Getting the position of 1-bits in a python Long object

Question:

Let’s say I have a very very large python integer, in python 2.7 (though if I need to, I don’t mind switching to python 3).

Something bigger than say, 2^100000.

What is the fastest way by which I can find the positions of all 1s in it’s binary sequence? (example: 24 would be 11000 —> = [4,5] (or [5,4].. I don’t care about order)

At the moment I am using:

sum = whatever_starting_number

while 1:
    val = sum.bit_length()-1
    sum -= 2**val
    mylist.append(val)
    if sum == 0:
        break

this is alright, but it’s barely even faster than just taking log2 and subtracting that repeatedly. What I would like to actually do is just look at the bits, skip zeros, record positions of 1s, and not even need to modify the original value.

edit: getting multiple answers, really appreciate it.

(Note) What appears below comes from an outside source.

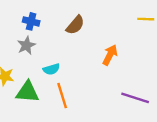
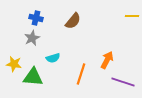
orange arrow: (110, 55) -> (107, 60), moved
orange line: (62, 96) -> (81, 74), moved, turned 35

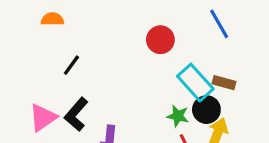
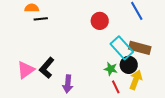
black line: (71, 65) -> (41, 19), moved, turned 48
brown rectangle: (224, 83) -> (140, 48), size x1.5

I’ll implement them in a couple timeit tests and this will be updated with results by tomorrow.

Asked By: Travis Black

||

Answers:

You can use bitwise operators.

one_bit_indexes = []
index = 0
while sum: # returns true if sum is non-zero
    if sum & 1: # returns true if right-most bit is 1
        one_bit_indexes.append(index)
    sum >>= 1 # discard the right-most bit
    index += 1

Haven’t tested this, but pretty sure that it will work. Bitwise operations are fast, so this should also be more efficient than calculating and subtracting powers of 2. (Unless your Python interpreter is already doing something smart like transforming your code to replace powers of 2 with bitwise operations).

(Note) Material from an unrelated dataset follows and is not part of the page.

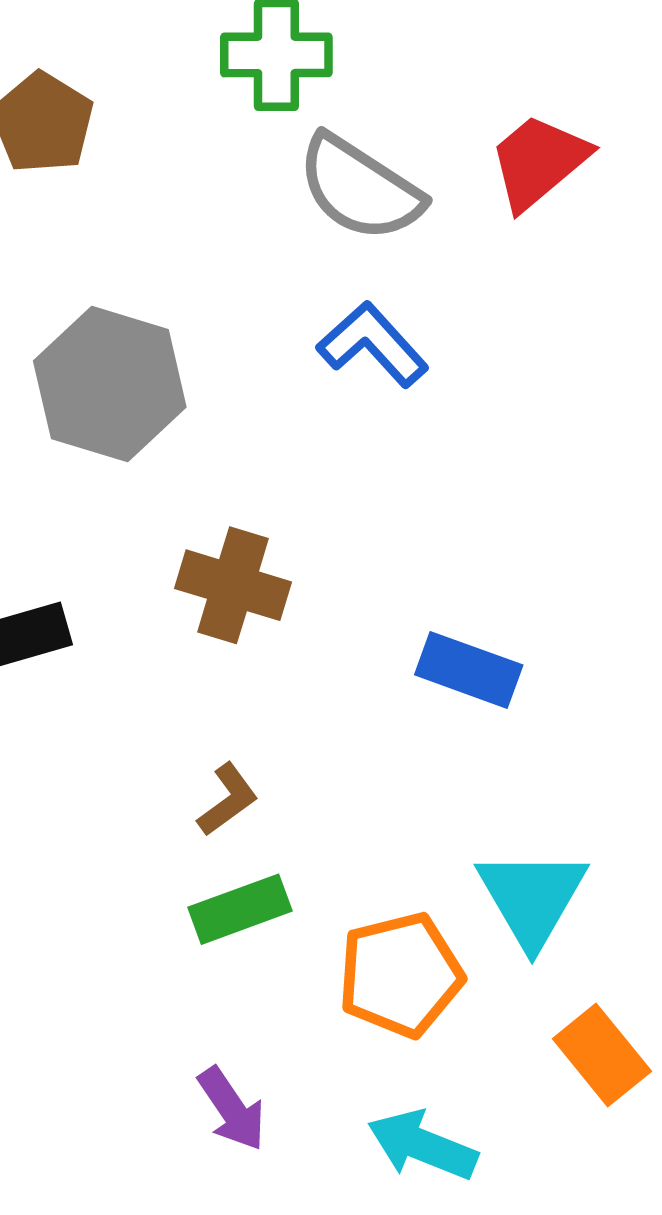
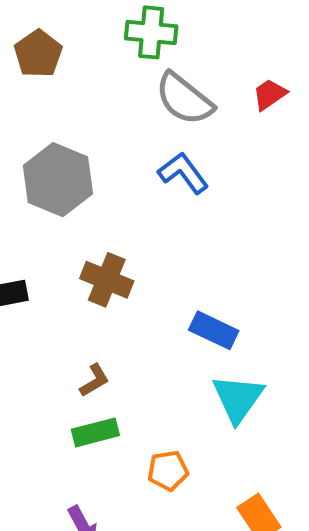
red trapezoid: (539, 162) -> (270, 94), size x0.7
cyan triangle: (532, 898) -> (238, 398), moved
orange pentagon: (400, 975) -> (168, 470), size x0.7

edit: to make it work for negative numbers, you’ll have to take the absolute value of ‘sum’, first.

Answered By: Pig

Maybe this goes fast enough:

mylist = [i for i in range(sum.bit_length()) if sum & (1<<i)]
Answered By: Robᵩ

Probably not the fastest solution, but fairly simple and seems fast enough (2^1M was instant).

bits = []
for i, c in enumerate(bin(2**1000000)[:1:-1], 1):
    if c == '1':
        bits.append(i)

Just in case the [:1:-1] wasn’t clear, it is called "extended slicing", more info here: https://docs.python.org/2/whatsnew/2.3.html#extended-slices.

Edit: I decided to time the 3 solutions posted in answers, here are the results:

import timeit


def fcn1():
    sum = 3**100000
    one_bit_indexes = []
    index = 0
    while sum: # returns true if sum is non-zero
        if sum & 1: # returns true if right-most bit is 1
            one_bit_indexes.append(index)
        sum >>= 1 # discard the right-most bit
        index += 1
    return one_bit_indexes


def fcn2():
    number = 3**100000
    bits = []
    for i, c in enumerate(bin(number)[:1:-1], 1):
        if c == '1':
            bits.append(i)
    return bits


def fcn3():
    sum = 3**100000
    return [i for i in range(sum.bit_length()) if sum & (1<<i)]


print(timeit.timeit(fcn1, number=1))
print(timeit.timeit(fcn2, number=1))
print(timeit.timeit(fcn3, number=1))

For 3^100k:
fcn1: 0.7462488659657538
fcn2: 0.02108444197801873
fcn3: 0.40482770901871845

For 3^1M:
fcn1: 70.9139410170028
fcn2: 0.20711017202120274
fcn3: 43.36111917096423

Answered By: Joe Samanek